Ostatnie wydarzenia nad Bałtykiem też nie uspokajają sytuacji. Zdaniem dziennikarzy Nowej Gaziety, rosyjski minister obrony Szojgu celowo tak zorganizował swój przelot do Kaliningradu, aby jego samolot i eskortujące go myśliwce spotkały się w przestrzeni powietrznej z natowskimi (w tym wypadku polskimi) F 16, patrolującymi przestrzeń powietrzną państw Bałtyckich. Celowo, bo wiedział, że piloci państw NATO działają w myśl protokołu nakazującego im towarzyszyć samolotom obcych państw przemieszczającym się w pobliżu granicy powietrznej. Nie było, zatem żadnej próby przechwycenia Tu 154 z Szojgu na pokładzie, była prowokacja przygotowana przez Rosjan, którym cały show był potrzebny po to, aby następnego dnia na spotkaniu w Kaliningradzie móc poinformować o wzmocnieniu rosyjskiego garnizonu w tym rejonie. W czasie odbywającego się wyjazdowego posiedzenia kierownictwa rosyjskiego ministerstwa obrony miał on również powiedzieć, że sytuacja na zachodnich granicach Rosji stale ulega pogorszeniu i, że jest to efekt wzrastającej aktywności wojskowej państw NATO. Remontowana jest infrastruktura – porty, bazy lotnicze i lotniska wojskowe, przeprowadza się na masową skalę ćwiczenia i symulowane operacje wojskowe. A co gorsze, jego zdaniem, nie ma żadnych przesłanek, aby móc mówić o odchodzeniu państw NATO od antyrosyjskiej polityki.

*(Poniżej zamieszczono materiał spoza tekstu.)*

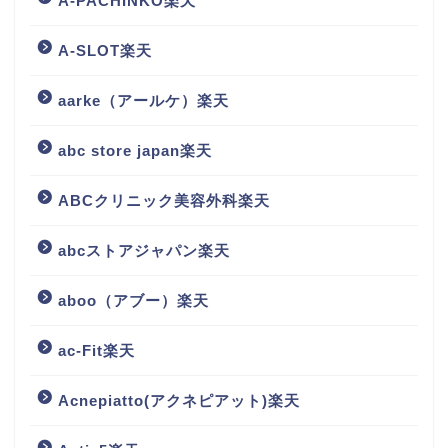
A-PACHINKO楽天
A-SLOT楽天
aarke（アールケ）楽天
abc store japan楽天
ABCクリニック美容外科楽天
abcストアジャパン楽天
aboo（アブー）楽天
ac-Fit楽天
Acnepiatto(アクネピアット)楽天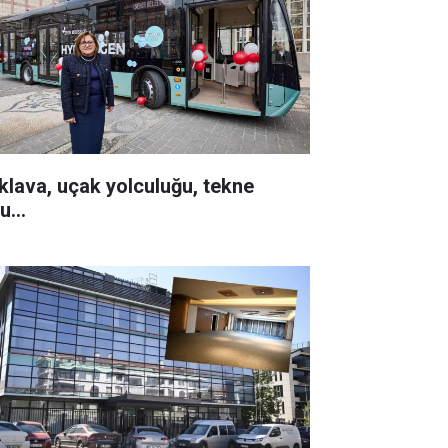
klava, uçak yolculuğu, tekne
u...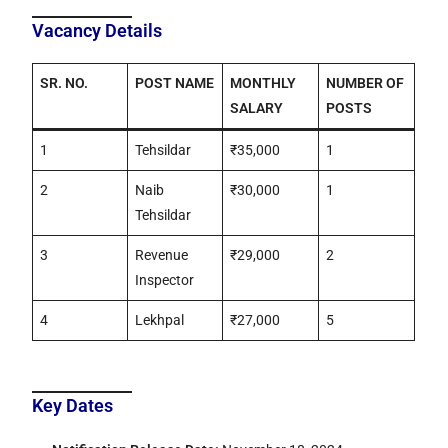
Vacancy Details
SR. NO.
POST NAME
MONTHLY
NUMBER OF
SALARY
POSTS
1
Tehsildar
₹35,000
1
2
Naib
₹30,000
1
Tehsildar
3
Revenue
₹29,000
2
Inspector
4
Lekhpal
₹27,000
5
Key Dates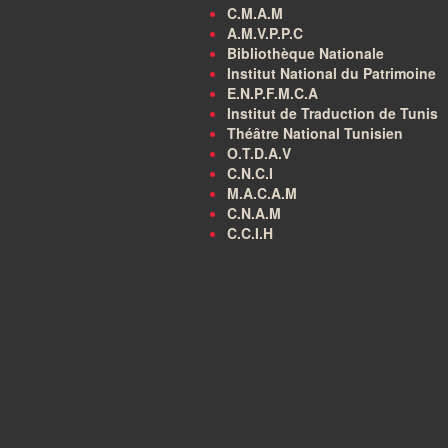
C.M.A.M
A.M.V.P.P.C
Bibliothèque Nationale
Institut National du Patrimoine
E.N.P.F.M.C.A
Institut de Traduction de Tunis
Théâtre National Tunisien
O.T.D.A.V
C.N.C.I
M.A.C.A.M
C.N.A.M
C.C.I.H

W takiej sytuacji, w jego ocenie, Rosji nie pozostaje nic innego, jak podjąć działania mające na celu wzmocnienie sił zbrojnych okręgu – dodatkowo wysłanych do Kaliningradu będzie 20 oddziałów wchodzących w skład sił lądowych 11 korpusu armijnego, który wchodzi w skład wojsk lądowych Floty Bałtyckiej. Skoszarowane będą w 40 obozach wojskowych, które są już przygotowywane. W obecnej sytuacji korpus składa się z kilku brygad, które w razie narastania zagrożeń mogą zostać ukompletowane i stać się dywizjami.

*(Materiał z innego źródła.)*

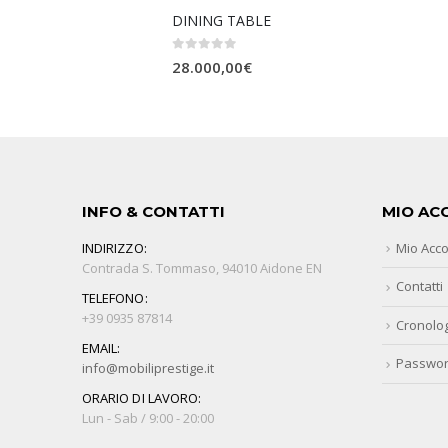
DINING TABLE
0
Su 5
28.000,00
€
INFO & CONTATTI
MIO AC
INDIRIZZO:
Mio Acc
Contrada S. Tommaso, 94010 Aidone EN
Contatti
TELEFONO:
+39 0935 87814
Cronolog
EMAIL:
Passwor
info@mobiliprestige.it
ORARIO DI LAVORO:
Lun - Sab / 9:00 - 20:00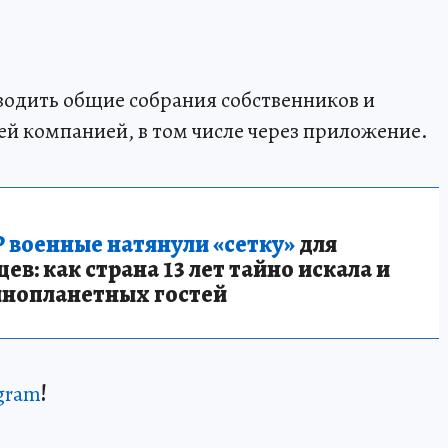
водить общие собрания собственников и
й компанией, в том числе через приложение.
 военные натянули «сетку»
для
в: как страна 13 лет тайно искала и
инопланетных гостей
gram
!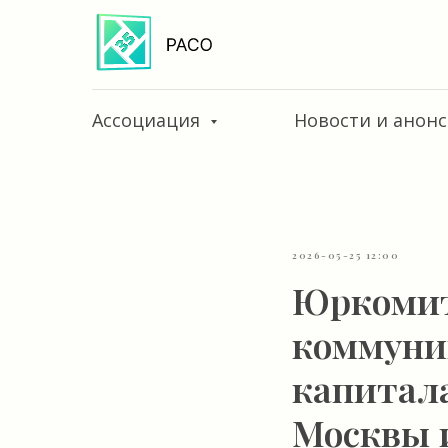
Ассоциация
Новости и анон
2026-05-25 12:00
Юркомит
коммуни
капитал
Москвы 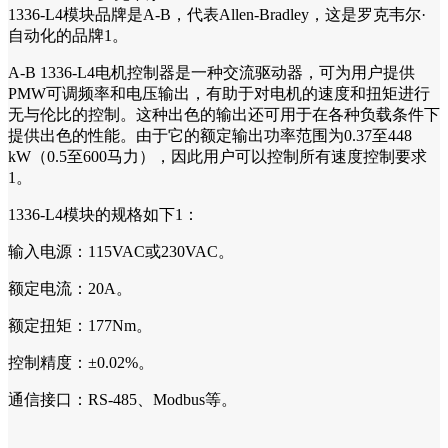
1336-L4模块品牌是A-B，代表Allen-Bradley，这是罗克韦尔·
自动化的品牌1。
A-B 1336-L4电机控制器是一种交流驱动器，可为用户提供
PMW可调频率和电压输出，有助于对电机的速度和扭矩进行
无与伦比的控制。这种出色的输出还可用于在各种负载条件下
提供出色的性能。由于它的额定输出功率范围为0.37至448
kW（0.5至600马力），因此用户可以控制所有速度控制要求
1。
1336-L4模块的规格如下1：
输入电源：115VAC或230VAC。
额定电流：20A。
额定扭矩：177Nm。
控制精度：±0.02%。
通信接口：RS-485、Modbus等。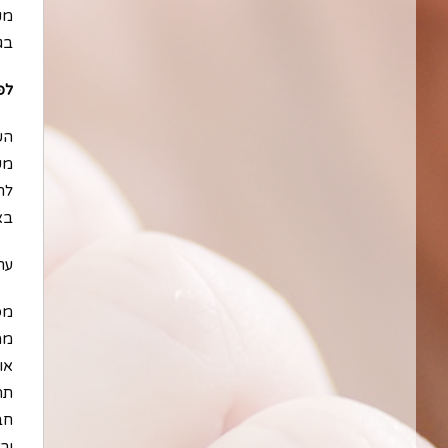
מק
בג
לפ
הש
מש
לת
בא
ערך
מס
ממנ
או
תהל
חב
ור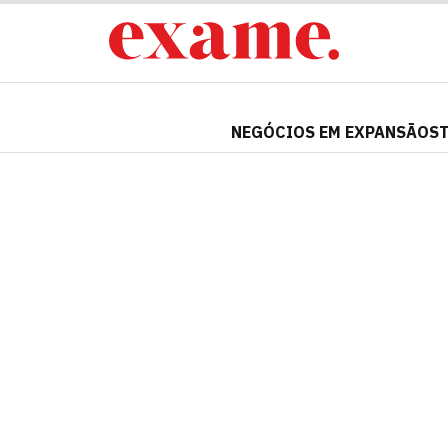
NEGÓCIOS EM EXPANSÃO
S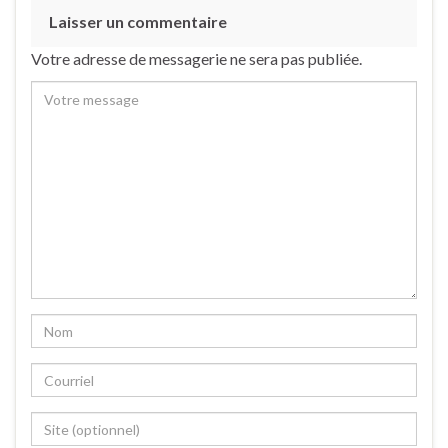
Laisser un commentaire
Votre adresse de messagerie ne sera pas publiée.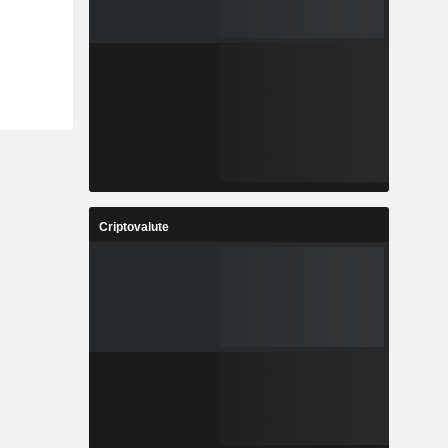
Criptovalute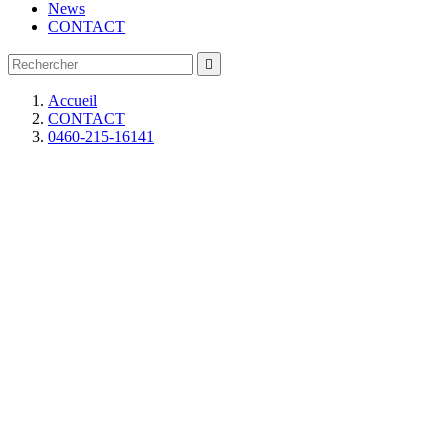
News
CONTACT

Accueil
CONTACT
0460-215-16141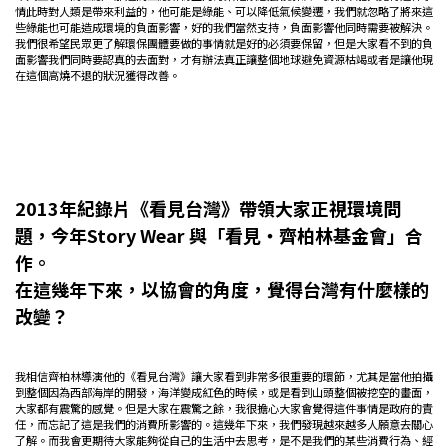
情此時對人類是帶來利益的，他可能是綠能、可以降低氣候變遷，我們就忽略了將來這
些綠能也可能造成環境的負面影響，好的我們當然支持，負面影響他同時需要被解決。
我們很希望民眾更了解環保團體要做的事情就是好的必須要保留，但是大家看不到的負
面影響我們同時要認真的去面對，才有辦法真正讓整個地球避免資源枯竭或者是讓他現
在這個高燒不退的狀況獲得改善。
2013年紀錄片《看見台灣》帶領大家正視環境問
題，今年Story Wear 與「看見・齊柏林基金會」合
作。
在這幾年下來，以協會的角度，覺得台灣有什麼樣的
改變？
我相信齊柏林導演他的《看見台灣》讓大家看到非常多很重要的環節，尤其是當他拍攝
到整個因為西部海岸的開發，海洋變成紅色的時候，或是看到山頭整個被挖空的畫面，
大家都有震驚的感覺。但是大家在震驚之餘，我很擔心大家會覺得這件事情是政府的責
任，而忘記了這是我們的消費所影響的。這幾年下來，我們發現越來越多人願意去關心
了解。而我會更期待大家能夠從自己的生活中去思考，是不是我們的某些消費行為、經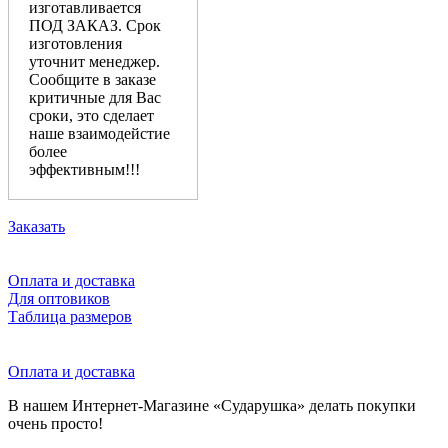
изготавливается
ПОД ЗАКАЗ. Срок
изготовления
уточнит менеджер.
Сообщите в заказе
критичные для Вас
сроки, это сделает
наше взаимодейстие
более
эффективным!!!
Заказать
Оплата и доставка
Для оптовиков
Таблица размеров
Оплата и доставка
В нашем Интернет-Магазине «Сударушка» делать покупки
очень просто!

I wreszcie kwestia Nord Stream 2 i generalnie relacji Unia Europejska – Stany Zjednoczone. Oczywiście Rosjanie grają na pogłębienie podziałów, ale poważnie biorą też pod uwagę inny wariant rozwoju sytuacji. A mianowicie taki, że Waszyngton, werbalnie zmiękczając, swe stanowisko doprowadzi to przeforsowania swej linii. I pamiętają o niedawnym oświadczeniu amerykańskiego wiceprezydenta, który powiedział, że Rosja jest największym strategicznym przeciwnikiem Stanów Zjednoczonych. Ujawniony przez portal BuzzFeed w ubiegłym tygodniu plan Tillersona w sprawie polityki wobec Rosji, też ich zdaniem nie świadczy, że stosunki między państwami mogą ulec poprawie. Jest on w ich opinii, niemal niezmienionym scenariuszem działań przygotowanym jeszcze za czasów administracji prezydenta Obamy w 2015 roku, z tą wszakże różnicą, że poprzednikowi Trumpa brakowało konsekwencji i stanowczości w jego realizacji a ostatnie wypadki w Syrii świadczą, że obecny amerykański lider ma ich w nadmiarze.

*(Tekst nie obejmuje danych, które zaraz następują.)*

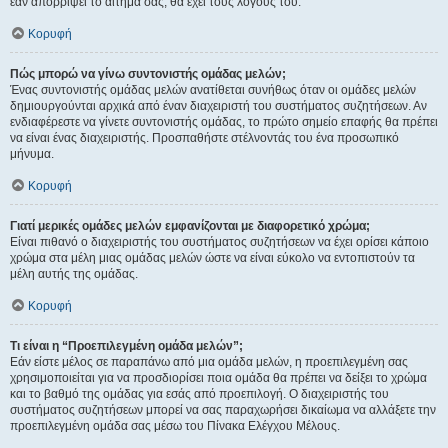
εάν απορρίψει το αίτημα σας, θα έχει τους λόγους του.
Κορυφή
Πώς μπορώ να γίνω συντονιστής ομάδας μελών;
Ένας συντονιστής ομάδας μελών ανατίθεται συνήθως όταν οι ομάδες μελών
δημιουργούνται αρχικά από έναν διαχειριστή του συστήματος συζητήσεων. Αν
ενδιαφέρεστε να γίνετε συντονιστής ομάδας, το πρώτο σημείο επαφής θα πρέπει
να είναι ένας διαχειριστής. Προσπαθήστε στέλνοντάς του ένα προσωπικό
μήνυμα.
Κορυφή
Γιατί μερικές ομάδες μελών εμφανίζονται με διαφορετικό χρώμα;
Είναι πιθανό ο διαχειριστής του συστήματος συζητήσεων να έχει ορίσει κάποιο
χρώμα στα μέλη μιας ομάδας μελών ώστε να είναι εύκολο να εντοπιστούν τα
μέλη αυτής της ομάδας.
Κορυφή
Τι είναι η “Προεπιλεγμένη ομάδα μελών”;
Εάν είστε μέλος σε παραπάνω από μια ομάδα μελών, η προεπιλεγμένη σας
χρησιμοποιείται για να προσδιορίσει ποια ομάδα θα πρέπει να δείξει το χρώμα
και το βαθμό της ομάδας για εσάς από προεπιλογή. Ο διαχειριστής του
συστήματος συζητήσεων μπορεί να σας παραχωρήσει δικαίωμα να αλλάξετε την
προεπιλεγμένη ομάδα σας μέσω του Πίνακα Ελέγχου Μέλους.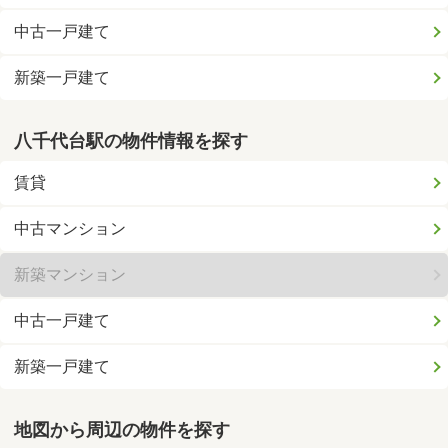
中古一戸建て
新築一戸建て
八千代台駅の物件情報を探す
賃貸
中古マンション
新築マンション
中古一戸建て
新築一戸建て
地図から周辺の物件を探す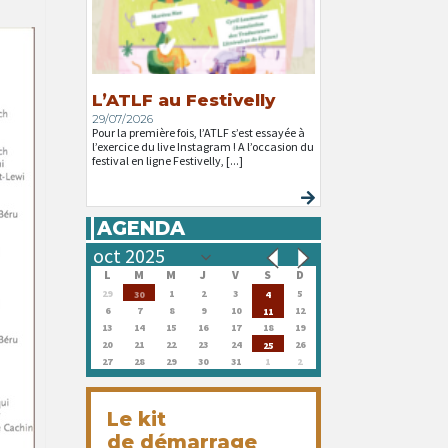
L’ATLF au Festivelly
29/07/2026
Pour la première fois, l’ATLF s’est essayée à
l’exercice du live Instagram ! A l’occasion du
festival en ligne Festivelly, [...]
AGENDA
L
M
M
J
V
S
D
29
1
2
3
5
30
4
6
7
8
9
10
12
11
13
14
15
16
17
18
19
20
21
22
23
24
26
25
27
28
29
30
31
1
2
Le kit
de démarrage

I Rosjanie uważają, że są już pierwsze wskazówki na to, że Zachód (czytaj Niemcy) mięknie. Otóż w trakcie zakończonego właśnie Paryskiego Salonu Lotniczego odbyło się tajne spotkanie niemieckiej delegacji rządowej z przedstawicielami amerykańskiego koncernu zbrojeniowego Lockheed Martin. Dotyczyć miało ono możliwości zakupienia przez Niemcy partii amerykańskich myśliwców F – 35, o co podobno już w ubiegłym miesiącu miał oficjalną drogą pytać Berlin. Gdyby doszło do tej transakcji, to byłby to iście kopernikański przełom w niemieckiej polityce zakupów uzbrojenia. Do tej pory Berlin deklarował, bowiem przywiązanie do programu Eurofighter Typhoon i zakupów „europejskich” myśliwców na wyposarzenie własnych sił zbrojnych.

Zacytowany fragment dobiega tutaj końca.